Frau Debsh klatschte einmal in die Hände. „Das war für den Anfang schon sehr gut. Wir werden nun so vorgehen, dass wir uns in Gruppen aufteilen, und jede Gruppe bekommt ein anderes Gedicht. Am Ende der Stunde werdet ihr es den anderen Gruppen vorstellen."

Jasper bewegte seinen Stuhl nur mürrisch zu seiner zugeteilten Gruppe. Er war kein Freund von Teamwork, zumindest wenn es um unmotivierte Klassenkameraden ging. Die Leute vom Computerclub konnte er hier ausschließen.

Das zweite Gedicht ging ebenfalls um den Tod und Jasper dachte an die letzten Wochen zurück. Schon zwei Mal hatte er dem Tod nun in die Augen blicken müssen. Erst hatten seine Freunde und er die kleine Lani gefunden, dass Malea.
Deshalb hatte er wirklich keine Lust darauf, jetzt noch über das Thema zu lesen.

Der Platz in seinem Herzen, der Malea gewidmet war, würde nie vollständig heilen. Da half ihm der Gedanke an ein Weiterleben ihrer Seele auch nicht.

Frühstens, wenn er selbst starb, würde er wieder mit ihr in Kontakt kommen. Und das dauerte hoffentlich noch einige Jahrzehnte.

Seine Lehrerin müsste eigentlich über Malea Bescheid wissen. Jeder kannte die Geschichte. Aber gut, vielleicht standen die Gedichte im Lehrplan und das war Frau Debsh wichtiger als Jaspers seelische Gesundheit.

Als seine Gruppe am Ende der Stunde ihre Analyse vortrug, strahlte Frau Debsh wieder begeistert. „Das war eine ganz tolle Arbeit. Wie ihr richtig erkannt habt, wird das Sterben sehr positiv dargestellt. Der Text zeigt uns, dass das Leben nach dem Tod auch schöne Seiten haben kann. Wir wissen nicht, was passiert. Vielleicht wird uns das Paradies geöffnet. Für immer Frieden. Und auch das Ableben ist für alle Beteiligten ein Tapetenwechsel. Der Verstorbene hinterlässt zwar ein Loch, aber wenn er alles richtig gemacht hat, auch etwas Unbezahlbares. Unsterblichkeit."

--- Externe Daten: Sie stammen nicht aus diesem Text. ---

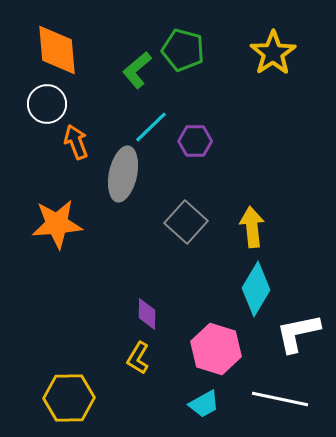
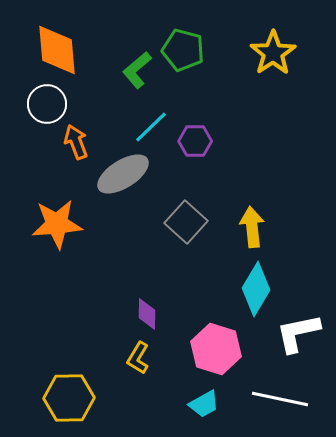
gray ellipse: rotated 46 degrees clockwise
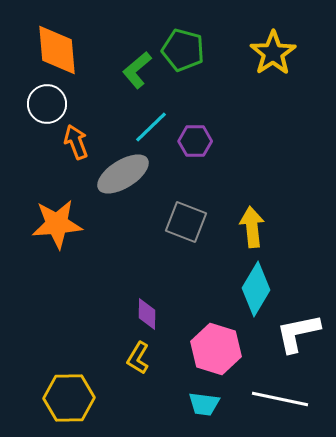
gray square: rotated 21 degrees counterclockwise
cyan trapezoid: rotated 36 degrees clockwise
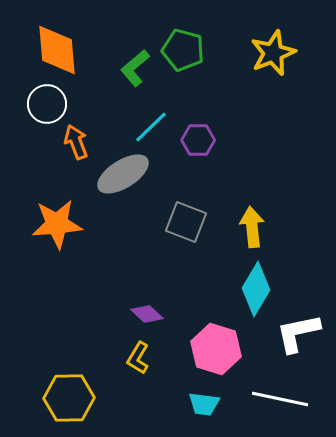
yellow star: rotated 12 degrees clockwise
green L-shape: moved 2 px left, 2 px up
purple hexagon: moved 3 px right, 1 px up
purple diamond: rotated 48 degrees counterclockwise
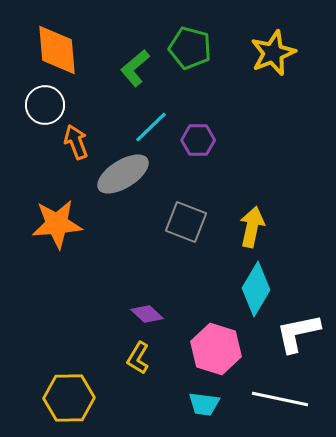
green pentagon: moved 7 px right, 2 px up
white circle: moved 2 px left, 1 px down
yellow arrow: rotated 18 degrees clockwise
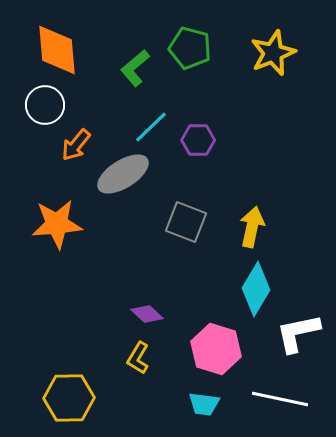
orange arrow: moved 3 px down; rotated 120 degrees counterclockwise
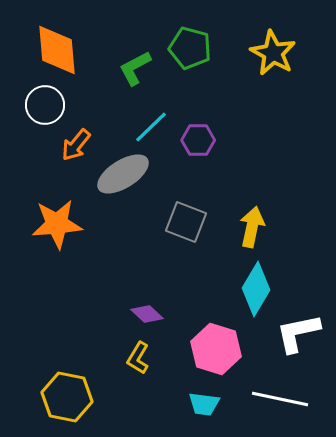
yellow star: rotated 21 degrees counterclockwise
green L-shape: rotated 12 degrees clockwise
yellow hexagon: moved 2 px left, 1 px up; rotated 12 degrees clockwise
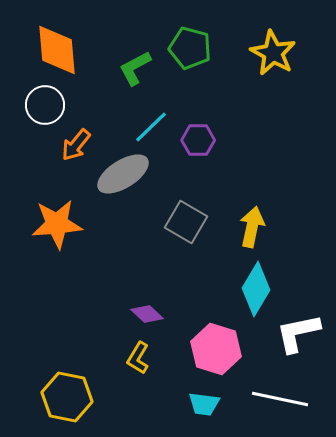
gray square: rotated 9 degrees clockwise
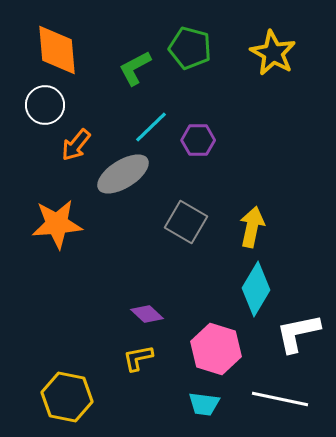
yellow L-shape: rotated 48 degrees clockwise
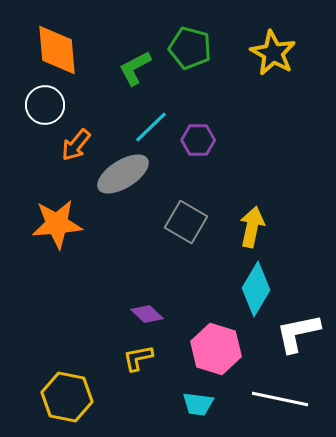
cyan trapezoid: moved 6 px left
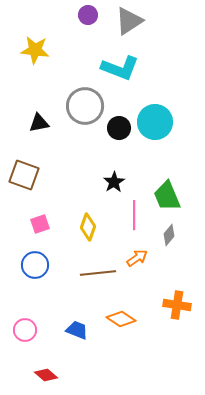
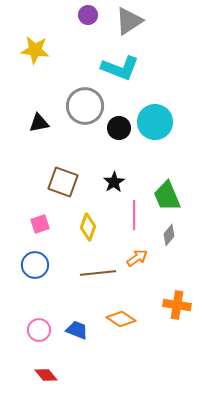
brown square: moved 39 px right, 7 px down
pink circle: moved 14 px right
red diamond: rotated 10 degrees clockwise
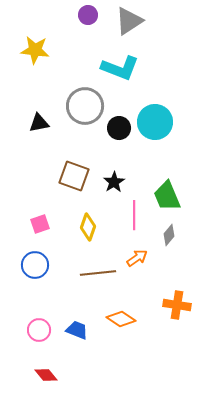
brown square: moved 11 px right, 6 px up
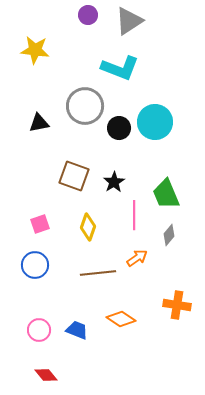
green trapezoid: moved 1 px left, 2 px up
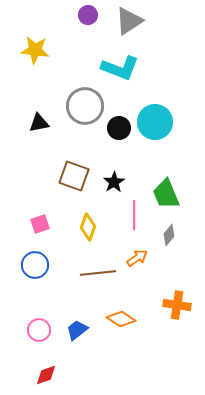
blue trapezoid: rotated 60 degrees counterclockwise
red diamond: rotated 70 degrees counterclockwise
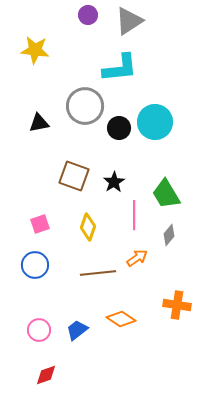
cyan L-shape: rotated 27 degrees counterclockwise
green trapezoid: rotated 8 degrees counterclockwise
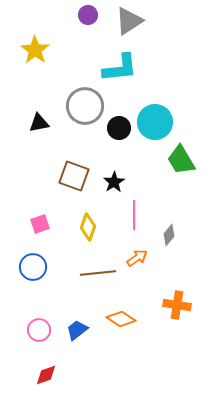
yellow star: rotated 28 degrees clockwise
green trapezoid: moved 15 px right, 34 px up
blue circle: moved 2 px left, 2 px down
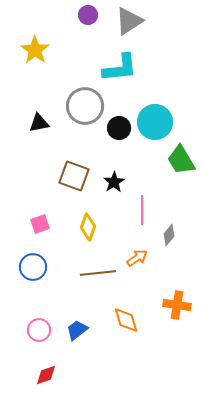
pink line: moved 8 px right, 5 px up
orange diamond: moved 5 px right, 1 px down; rotated 40 degrees clockwise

In dieser Sekunde klingelte es zur Pause und die Schüler erhoben sich. Jasper blieb kerzengrade auf seinem Stuhl sitzen. Das, was er da gerade gehört hatte, war absolut absurd. Seine Lehrerin wollte ihm verklickern, dass der Tod etwas Gutes war? Da hatte sie wohl wirklich vergessen, was mit Malea passiert war.

Jasper würde darin nie etwas Positives finden können. Es war ungerecht, abartig und ekelhaft, dass ihr eigener Vater sie umgebracht hatte.

Seine Hände ballten sich zu Fäusten. Frau Debsh war ab sofort bei ihm unten durch. Was sie da gerade abgezogen hatte, war unverzeihlich. Würden ihm seine Noten nicht so stark am Herz liegen, würde er die Englischstunde ab nächste Woche auf jeden Fall schwänzen.

Jasper stand auf, griff nach seiner Schultasche und verließ den Raum. Bevor er um die Ecke bog, hörte er Frau Debsh noch sagen: „Yasmin? Erik? Bleibt ihr bitte noch kurz hier?"

Jasper schnaubte. Oh super. Jetzt unterhielt sich die Psycho-Lehrerin auch noch mit den Schülern, die laut seinen Freunden etwas zu verheimlichen hatten.

„Was ist los Jasper?", fragte Benno kurze Zeit später. Sie waren sich im Schulflur über den Weg gelaufen. Besser gesagt, war Jasper in Benno hineingelaufen.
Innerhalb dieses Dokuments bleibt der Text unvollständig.